Data Badan Pusat Statistik membuat Jawa Barat mencuri perhatian karena sederet indikator makro daerah itu membaik sepanjang 2025. Di tengah penilaian kinerja pembangunan daerah, sejumlah angka Jabar bahkan disebut melampaui rata-rata nasional pada beberapa aspek.

Gubernur Jawa Barat Dedi Mulyadi menegaskan capaian itu tidak lahir dari kerja satu orang. Ia menyebut perbaikan tersebut merupakan hasil kerja kolektif, mulai dari RT dan RW, kepala desa, camat, bupati, hingga seluruh jajaran pemerintahan dan masyarakat.

Inflasi turun, ekonomi dan pasar kerja ikut bergerak

BPS mencatat inflasi Jawa Barat berada di angka 0,99 persen. Angka itu lebih rendah dibanding inflasi nasional yang mencapai 1,35 persen.

Di sisi lain, pertumbuhan ekonomi Jawa Barat naik 0,37 persen. Pada saat yang sama, tingkat pengangguran terbuka turun 0,10 persen dan angka kemiskinan menurun 0,30 persen.

Perbaikan itu juga terlihat pada ketimpangan pendapatan yang turun 0,03 poin. Sementara itu, Indeks Pembangunan Manusia atau IPM naik 0,98 poin dan disebut sebagai yang tertinggi di Indonesia.

Dedi soroti kerja dari bawah ke atas

Menurut Dedi, capaian tersebut selaras dengan kebutuhan publik. Ia menilai arah kebijakan pembangunan yang dijalankan selama ini mengikuti tuntutan masyarakat di lapangan.

Dedi juga menekankan bahwa pendekatan kolaboratif menjadi kunci di balik perbaikan berbagai indikator pembangunan.
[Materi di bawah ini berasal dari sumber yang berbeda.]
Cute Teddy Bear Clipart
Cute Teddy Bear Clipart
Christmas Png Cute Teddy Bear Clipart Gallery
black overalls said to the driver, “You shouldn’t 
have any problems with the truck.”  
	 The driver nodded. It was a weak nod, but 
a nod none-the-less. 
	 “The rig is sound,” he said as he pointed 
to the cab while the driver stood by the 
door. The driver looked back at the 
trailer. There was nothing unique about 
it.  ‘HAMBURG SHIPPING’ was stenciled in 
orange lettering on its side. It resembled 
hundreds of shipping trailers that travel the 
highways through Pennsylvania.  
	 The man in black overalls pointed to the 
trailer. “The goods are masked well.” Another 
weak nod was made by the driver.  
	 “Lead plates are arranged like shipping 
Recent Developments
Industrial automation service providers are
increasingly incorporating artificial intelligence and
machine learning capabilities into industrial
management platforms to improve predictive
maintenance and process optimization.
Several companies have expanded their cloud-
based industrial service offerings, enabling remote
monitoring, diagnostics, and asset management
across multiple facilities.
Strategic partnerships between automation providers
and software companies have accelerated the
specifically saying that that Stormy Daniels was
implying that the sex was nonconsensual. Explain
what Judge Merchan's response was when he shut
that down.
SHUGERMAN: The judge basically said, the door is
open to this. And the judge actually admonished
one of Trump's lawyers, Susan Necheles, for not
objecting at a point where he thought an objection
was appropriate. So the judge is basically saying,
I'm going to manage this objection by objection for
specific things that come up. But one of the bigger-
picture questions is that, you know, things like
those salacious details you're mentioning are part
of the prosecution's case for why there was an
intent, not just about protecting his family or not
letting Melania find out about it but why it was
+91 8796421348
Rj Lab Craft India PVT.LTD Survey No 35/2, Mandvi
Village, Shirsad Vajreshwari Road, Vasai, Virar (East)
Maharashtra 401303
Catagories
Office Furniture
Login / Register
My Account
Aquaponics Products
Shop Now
Dalam pandangannya, keberhasilan Jawa Barat tidak bisa dilepaskan dari kontribusi aparatur di semua tingkatan.

Pernyataan itu memperlihatkan bahwa pemerintah daerah melihat data BPS bukan sekadar deretan angka. Data tersebut dipahami sebagai gambaran bahwa kerja lintas level mulai menunjukkan hasil nyata bagi warga.

PR besar masih menunggu

Meski indikator makro membaik, Dedi mengakui hasil tersebut belum sepenuhnya memuaskan. Ia masih melihat pekerjaan rumah besar di sektor investasi dan penciptaan lapangan kerja.
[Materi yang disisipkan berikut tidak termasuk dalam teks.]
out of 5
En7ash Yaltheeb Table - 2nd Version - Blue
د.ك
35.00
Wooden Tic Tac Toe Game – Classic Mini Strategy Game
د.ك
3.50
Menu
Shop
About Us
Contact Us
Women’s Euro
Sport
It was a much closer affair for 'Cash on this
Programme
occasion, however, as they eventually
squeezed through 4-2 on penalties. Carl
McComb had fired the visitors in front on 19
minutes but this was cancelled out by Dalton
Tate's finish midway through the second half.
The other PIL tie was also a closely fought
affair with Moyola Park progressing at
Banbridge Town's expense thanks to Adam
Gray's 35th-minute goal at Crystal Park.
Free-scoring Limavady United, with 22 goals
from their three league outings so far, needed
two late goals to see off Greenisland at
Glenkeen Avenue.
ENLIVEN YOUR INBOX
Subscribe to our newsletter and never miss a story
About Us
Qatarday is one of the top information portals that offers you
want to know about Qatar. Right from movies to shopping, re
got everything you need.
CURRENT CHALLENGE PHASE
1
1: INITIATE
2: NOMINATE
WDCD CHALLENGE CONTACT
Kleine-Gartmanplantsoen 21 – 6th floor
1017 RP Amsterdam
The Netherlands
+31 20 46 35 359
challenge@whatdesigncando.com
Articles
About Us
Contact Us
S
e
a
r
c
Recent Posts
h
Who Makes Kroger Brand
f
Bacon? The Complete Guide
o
Dedi menyebut beberapa pabrik akan segera diresmikan dalam waktu dekat. Ia berharap aktivitas itu bisa membantu proses produksi dan membuka kesempatan kerja bagi masyarakat.

Sorotan pada investasi dan lapangan kerja menjadi penting karena perbaikan indikator makro belum otomatis menjawab semua kebutuhan warga. Karena itu, pemerintah daerah masih dituntut menjaga momentum agar pertumbuhan yang terlihat di data ikut terasa di kehidupan sehari-hari.